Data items
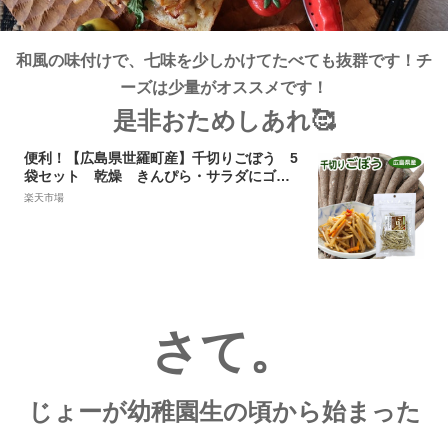
和風の味付けで、七味を少しかけてたべても抜群です！チ
ーズは少量がオススメです！
是非おためしあれ🥰
便利！【広島県世羅町産】千切りごぼう 5
袋セット 乾燥 きんぴら・サラダにゴボ
ウ
楽天市場
さて。
じょーが幼稚園生の頃から始まった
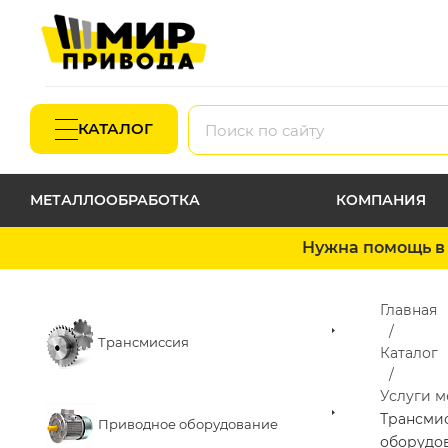
КАТАЛОГ
МЕТАЛЛООБРАБОТКА
КОМПАНИЯ
Нужна помощь в 
Главная
Трансмиссия
Каталог
Услуги 
Трансми
Приводное оборудование
оборудо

WORK TO COMPLETE: Here the lines from the one with "じょーが幼稚園生の頃から始まった" through the last line of the data above need to be repeated exactly, both included, and any picture omitted.

EXERCISE SOLUTION:
じょーが幼稚園生の頃から始まった
КАТАЛОГ
МЕТАЛЛООБРАБОТКА
КОМПАНИЯ
Нужна помощь в 
Главная
Трансмиссия
Каталог
Услуги 
Трансми
Приводное оборудование
оборудо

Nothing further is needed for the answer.